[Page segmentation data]
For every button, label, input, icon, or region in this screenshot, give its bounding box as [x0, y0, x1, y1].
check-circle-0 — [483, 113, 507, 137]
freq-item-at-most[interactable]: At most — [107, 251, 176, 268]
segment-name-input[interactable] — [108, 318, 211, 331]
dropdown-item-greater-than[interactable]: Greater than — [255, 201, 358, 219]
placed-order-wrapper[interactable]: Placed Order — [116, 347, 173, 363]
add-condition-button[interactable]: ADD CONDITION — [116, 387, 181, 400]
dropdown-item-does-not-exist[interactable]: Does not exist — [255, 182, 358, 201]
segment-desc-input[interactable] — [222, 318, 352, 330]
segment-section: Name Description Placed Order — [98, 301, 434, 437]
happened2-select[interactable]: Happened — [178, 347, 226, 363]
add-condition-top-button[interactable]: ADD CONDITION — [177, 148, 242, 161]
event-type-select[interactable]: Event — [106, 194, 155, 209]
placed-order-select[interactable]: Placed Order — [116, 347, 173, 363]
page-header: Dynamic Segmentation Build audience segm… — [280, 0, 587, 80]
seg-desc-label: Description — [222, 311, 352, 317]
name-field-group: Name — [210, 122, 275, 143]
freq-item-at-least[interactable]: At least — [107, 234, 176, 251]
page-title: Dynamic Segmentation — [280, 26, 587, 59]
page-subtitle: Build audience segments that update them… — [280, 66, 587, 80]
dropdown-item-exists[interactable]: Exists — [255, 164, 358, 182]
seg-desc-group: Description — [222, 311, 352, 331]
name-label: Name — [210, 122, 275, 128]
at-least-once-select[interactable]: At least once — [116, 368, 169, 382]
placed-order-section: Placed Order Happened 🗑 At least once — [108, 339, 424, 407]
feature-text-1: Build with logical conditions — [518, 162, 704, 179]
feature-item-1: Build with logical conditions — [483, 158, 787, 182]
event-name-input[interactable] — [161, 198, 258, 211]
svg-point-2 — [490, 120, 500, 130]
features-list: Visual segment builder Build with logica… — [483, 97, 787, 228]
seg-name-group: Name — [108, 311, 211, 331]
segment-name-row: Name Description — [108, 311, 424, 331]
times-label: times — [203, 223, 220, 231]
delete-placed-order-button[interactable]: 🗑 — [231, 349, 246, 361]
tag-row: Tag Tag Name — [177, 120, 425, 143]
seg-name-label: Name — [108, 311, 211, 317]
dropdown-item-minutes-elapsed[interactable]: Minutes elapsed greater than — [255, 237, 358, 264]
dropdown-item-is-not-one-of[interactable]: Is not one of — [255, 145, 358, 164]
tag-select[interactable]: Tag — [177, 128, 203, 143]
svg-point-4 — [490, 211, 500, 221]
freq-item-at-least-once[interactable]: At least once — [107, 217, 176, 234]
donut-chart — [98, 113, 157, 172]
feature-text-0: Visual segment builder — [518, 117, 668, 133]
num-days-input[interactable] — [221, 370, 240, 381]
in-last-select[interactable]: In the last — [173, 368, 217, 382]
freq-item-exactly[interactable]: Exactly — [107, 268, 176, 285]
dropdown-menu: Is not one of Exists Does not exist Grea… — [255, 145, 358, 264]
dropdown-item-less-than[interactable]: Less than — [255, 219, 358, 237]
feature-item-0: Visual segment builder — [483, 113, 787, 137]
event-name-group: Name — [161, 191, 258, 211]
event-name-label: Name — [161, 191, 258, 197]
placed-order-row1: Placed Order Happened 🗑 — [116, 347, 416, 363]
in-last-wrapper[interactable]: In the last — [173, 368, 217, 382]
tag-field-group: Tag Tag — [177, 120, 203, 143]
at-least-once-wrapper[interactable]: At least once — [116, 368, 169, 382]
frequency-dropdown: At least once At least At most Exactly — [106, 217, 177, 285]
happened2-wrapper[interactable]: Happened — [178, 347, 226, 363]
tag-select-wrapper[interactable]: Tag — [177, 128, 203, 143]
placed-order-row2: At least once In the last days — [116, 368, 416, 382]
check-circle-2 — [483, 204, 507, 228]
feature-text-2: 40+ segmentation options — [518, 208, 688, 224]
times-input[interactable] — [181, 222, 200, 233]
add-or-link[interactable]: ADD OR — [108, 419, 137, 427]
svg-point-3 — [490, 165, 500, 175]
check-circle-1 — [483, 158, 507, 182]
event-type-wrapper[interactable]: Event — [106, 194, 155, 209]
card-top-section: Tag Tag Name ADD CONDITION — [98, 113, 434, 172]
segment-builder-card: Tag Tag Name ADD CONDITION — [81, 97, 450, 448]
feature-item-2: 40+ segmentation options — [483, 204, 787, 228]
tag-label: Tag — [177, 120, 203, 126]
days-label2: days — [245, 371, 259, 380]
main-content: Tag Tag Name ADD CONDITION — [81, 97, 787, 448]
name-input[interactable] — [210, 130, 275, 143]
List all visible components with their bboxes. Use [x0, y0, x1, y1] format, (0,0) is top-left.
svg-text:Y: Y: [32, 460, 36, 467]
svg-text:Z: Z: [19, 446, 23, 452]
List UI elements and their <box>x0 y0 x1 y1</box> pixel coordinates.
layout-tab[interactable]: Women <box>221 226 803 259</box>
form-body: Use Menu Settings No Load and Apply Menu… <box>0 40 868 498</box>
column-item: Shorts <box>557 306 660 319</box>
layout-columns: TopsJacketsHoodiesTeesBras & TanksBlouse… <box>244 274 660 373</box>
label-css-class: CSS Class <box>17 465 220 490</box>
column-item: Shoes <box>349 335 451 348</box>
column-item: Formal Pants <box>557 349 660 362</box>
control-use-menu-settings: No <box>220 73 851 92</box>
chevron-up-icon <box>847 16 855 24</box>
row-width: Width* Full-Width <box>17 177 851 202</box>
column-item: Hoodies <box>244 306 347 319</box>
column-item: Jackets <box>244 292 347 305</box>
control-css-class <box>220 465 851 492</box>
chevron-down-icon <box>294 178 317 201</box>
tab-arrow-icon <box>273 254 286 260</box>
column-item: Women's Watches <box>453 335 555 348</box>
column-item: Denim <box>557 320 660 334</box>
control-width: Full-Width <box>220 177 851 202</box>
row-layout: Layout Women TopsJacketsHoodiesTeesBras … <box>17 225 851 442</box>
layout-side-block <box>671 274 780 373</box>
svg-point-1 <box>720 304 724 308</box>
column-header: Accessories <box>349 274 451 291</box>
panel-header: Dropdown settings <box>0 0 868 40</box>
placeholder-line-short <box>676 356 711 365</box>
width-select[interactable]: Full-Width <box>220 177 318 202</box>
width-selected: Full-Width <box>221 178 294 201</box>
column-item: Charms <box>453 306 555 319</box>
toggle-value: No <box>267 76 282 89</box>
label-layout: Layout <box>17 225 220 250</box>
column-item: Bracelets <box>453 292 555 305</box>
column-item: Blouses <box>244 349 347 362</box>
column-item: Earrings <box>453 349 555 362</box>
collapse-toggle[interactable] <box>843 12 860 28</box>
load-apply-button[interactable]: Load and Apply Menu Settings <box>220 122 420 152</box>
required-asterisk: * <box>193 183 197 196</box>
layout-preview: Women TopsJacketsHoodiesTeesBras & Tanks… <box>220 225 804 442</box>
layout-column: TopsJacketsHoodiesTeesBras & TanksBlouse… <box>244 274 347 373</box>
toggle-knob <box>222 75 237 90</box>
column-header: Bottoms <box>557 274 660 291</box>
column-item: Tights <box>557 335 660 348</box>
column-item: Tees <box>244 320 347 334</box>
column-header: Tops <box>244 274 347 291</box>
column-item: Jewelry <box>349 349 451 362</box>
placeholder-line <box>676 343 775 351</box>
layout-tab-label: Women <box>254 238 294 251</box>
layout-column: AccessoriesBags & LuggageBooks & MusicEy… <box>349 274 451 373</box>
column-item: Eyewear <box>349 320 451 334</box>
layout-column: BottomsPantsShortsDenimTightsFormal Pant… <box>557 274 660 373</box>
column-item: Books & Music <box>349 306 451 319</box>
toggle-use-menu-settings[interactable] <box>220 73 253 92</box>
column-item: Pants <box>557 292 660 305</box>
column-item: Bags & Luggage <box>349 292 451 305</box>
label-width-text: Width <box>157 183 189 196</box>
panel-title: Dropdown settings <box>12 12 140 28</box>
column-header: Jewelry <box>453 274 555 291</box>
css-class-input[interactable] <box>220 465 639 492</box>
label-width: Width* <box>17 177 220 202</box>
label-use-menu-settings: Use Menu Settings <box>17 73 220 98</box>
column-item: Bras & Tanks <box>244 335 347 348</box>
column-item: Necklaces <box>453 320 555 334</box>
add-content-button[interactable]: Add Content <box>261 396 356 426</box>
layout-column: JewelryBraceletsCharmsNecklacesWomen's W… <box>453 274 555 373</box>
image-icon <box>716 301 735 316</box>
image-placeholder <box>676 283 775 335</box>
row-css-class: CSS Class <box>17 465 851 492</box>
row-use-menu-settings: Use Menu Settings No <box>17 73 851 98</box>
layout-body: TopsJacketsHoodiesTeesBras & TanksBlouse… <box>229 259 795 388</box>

• _Your assignment_
Among the lines above, find those that contain the word "button" and copy them.

• _Exercise result_
For every button, label, input, icon, or region in this screenshot, give its bounding box as [x0, y0, x1, y1].
add-condition-button[interactable]: ADD CONDITION — [116, 387, 181, 400]
add-condition-top-button[interactable]: ADD CONDITION — [177, 148, 242, 161]
delete-placed-order-button[interactable]: 🗑 — [231, 349, 246, 361]
load-apply-button[interactable]: Load and Apply Menu Settings <box>220 122 420 152</box>
add-content-button[interactable]: Add Content <box>261 396 356 426</box>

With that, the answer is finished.